• WHAT YOU WILL DO: Go through the material below and report how many lines contain "karamellisert". Give only the number.

======

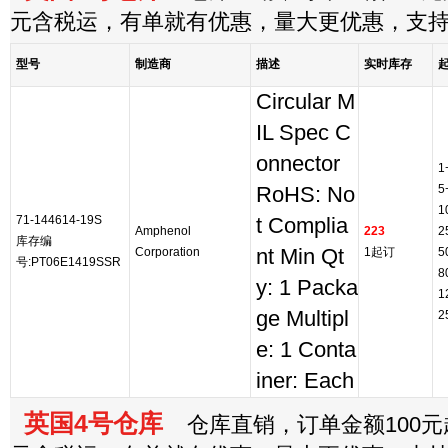
元含税运，有单就有优惠，量大更优惠，支
型号
制造商
描述
实时库存
Circular M
IL Spec C
onnector
1
5
RoHS: No
1
71-144614-19S
t Complia
Amphenol
223
2
库存编
Corporation
nt Min Qt
1起订
5
号:PT06E1419SSR
8
y: 1 Packa
1
ge Multipl
2
e: 1 Conta
iner: Each
英国4号仓库
仓库直销，订单金额100元起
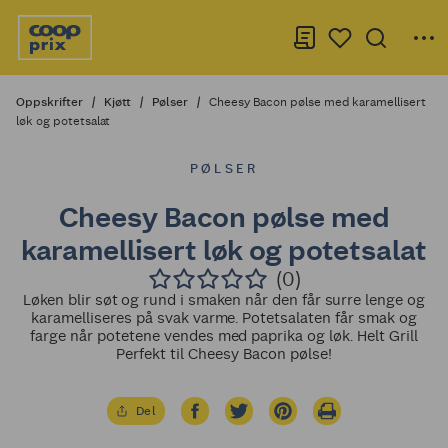
Oppskrifter
Kjøtt
Pølser
Cheesy Bacon pølse med karamellisert
løk og potetsalat
PØLSER
Cheesy Bacon pølse med
karamellisert løk og potetsalat
(0)
Løken blir søt og rund i smaken når den får surre lenge og
karamelliseres på svak varme. Potetsalaten får smak og
farge når potetene vendes med paprika og løk. Helt Grill
Perfekt til Cheesy Bacon pølse!
Del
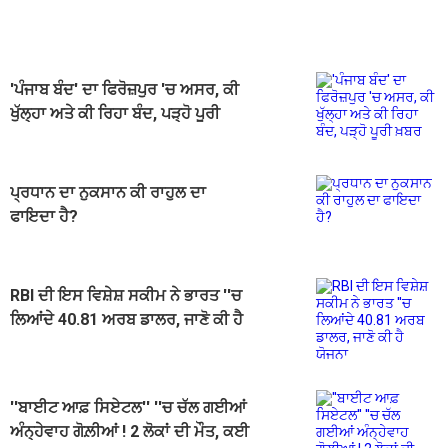
'ਪੰਜਾਬ ਬੰਦ' ਦਾ ਫਿਰੋਜ਼ਪੁਰ 'ਚ ਅਸਰ, ਕੀ
ਖੁੱਲ੍ਹਾ ਅਤੇ ਕੀ ਰਿਹਾ ਬੰਦ, ਪੜ੍ਹੋ ਪੂਰੀ
ਖ਼ਬਰ
ਪ੍ਰਧਾਨ ਦਾ ਨੁਕਸਾਨ ਕੀ ਰਾਹੁਲ ਦਾ
ਫਾਇਦਾ ਹੈ?
RBI ਦੀ ਇਸ ਵਿਸ਼ੇਸ਼ ਸਕੀਮ ਨੇ ਭਾਰਤ ''ਚ
ਲਿਆਂਦੇ 40.81 ਅਰਬ ਡਾਲਰ, ਜਾਣੋ ਕੀ ਹੈ
ਯੋਜਨਾ
''ਬਾਈਟ ਆਫ਼ ਸਿਏਟਲ'' ''ਚ ਚੱਲ ਗਈਆਂ
ਅੰਨ੍ਹੇਵਾਹ ਗੋਲ਼ੀਆਂ ! 2 ਲੋਕਾਂ ਦੀ ਮੌਤ, ਕਈ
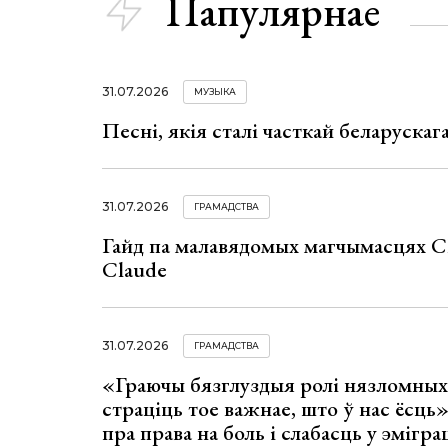
Папулярнае
31.07.2026
МУЗЫКА
Песні, якія сталі часткай беларуска
31.07.2026
ГРАМАДСТВА
Гайд па малавядомых магчымасцях C
Claude
31.07.2026
ГРАМАДСТВА
«Граючы бязглуздыя ролі нязломны
страціць тое важнае, што ў нас ёсць
пра права на боль і слабасць у эмігра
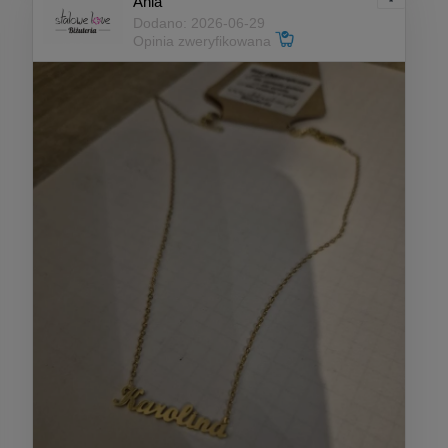
Ania
Dodano: 2026-06-29
Opinia zweryfikowana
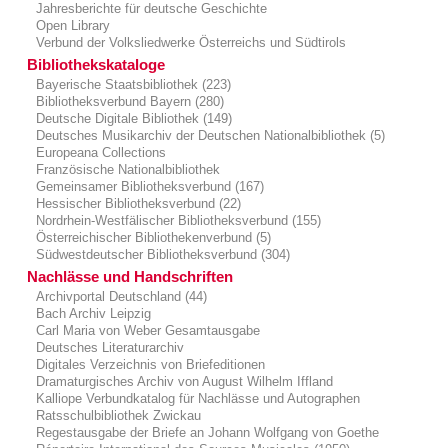
Jahresberichte für deutsche Geschichte
Open Library
Verbund der Volksliedwerke Österreichs und Südtirols
Bibliothekskataloge
Bayerische Staatsbibliothek (223)
Bibliotheksverbund Bayern (280)
Deutsche Digitale Bibliothek (149)
Deutsches Musikarchiv der Deutschen Nationalbibliothek (5)
Europeana Collections
Französische Nationalbibliothek
Gemeinsamer Bibliotheksverbund (167)
Hessischer Bibliotheksverbund (22)
Nordrhein-Westfälischer Bibliotheksverbund (155)
Österreichischer Bibliothekenverbund (5)
Südwestdeutscher Bibliotheksverbund (304)
Nachlässe und Handschriften
Archivportal Deutschland (44)
Bach Archiv Leipzig
Carl Maria von Weber Gesamtausgabe
Deutsches Literaturarchiv
Digitales Verzeichnis von Briefeditionen
Dramaturgisches Archiv von August Wilhelm Iffland
Kalliope Verbundkatalog für Nachlässe und Autographen
Ratsschulbibliothek Zwickau
Regestausgabe der Briefe an Johann Wolfgang von Goethe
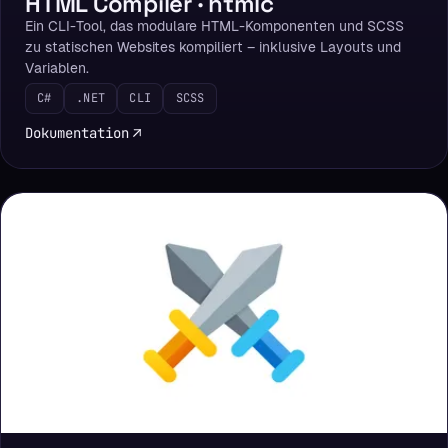
HTML Compiler · htmlc
Ein CLI-Tool, das modulare HTML-Komponenten und SCSS
zu statischen Websites kompiliert – inklusive Layouts und
Variablen.
C#
.NET
CLI
SCSS
Dokumentation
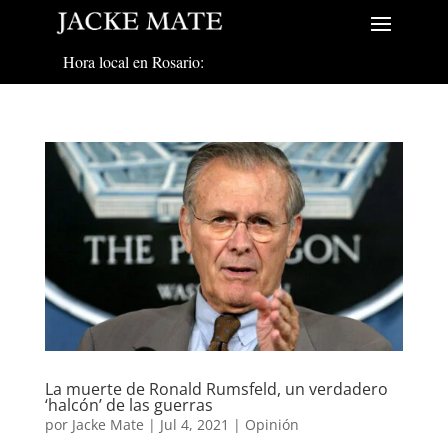
Hora local en Rosario:
La muerte de Ronald Rumsfeld, un verdadero
‘halcón’ de las guerras
por
Jacke Mate
|
Jul 4, 2021
|
Opinión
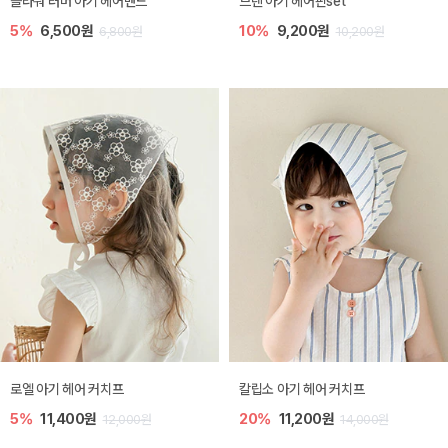
플라워 러버 아기 헤어밴드
브렌 아기 헤어핀set
5%
6,500원
10%
9,200원
6,800원
10,200원
로엘 아기 헤어 커치프
칼립소 아기 헤어 커치프
5%
11,400원
20%
11,200원
12,000원
14,000원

======

• EXERCISE RESPONSE: 2